#### INSTRUCTIONS FOR THE TASK:
Only the lines from the one containing "February 2007" through the end of the listing below belong in your answer; retype them exactly.
*** Opening EXERCISE MATERIAL ***
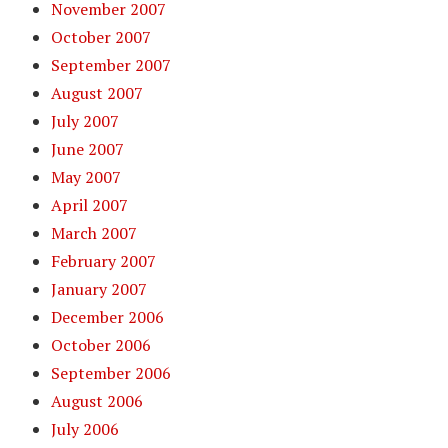
November 2007
October 2007
September 2007
August 2007
July 2007
June 2007
May 2007
April 2007
March 2007
February 2007
January 2007
December 2006
October 2006
September 2006
August 2006
July 2006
*** Closing EXERCISE MATERIAL ***
#### SOLUTION FOR THIS TASK:
February 2007
January 2007
December 2006
October 2006
September 2006
August 2006
July 2006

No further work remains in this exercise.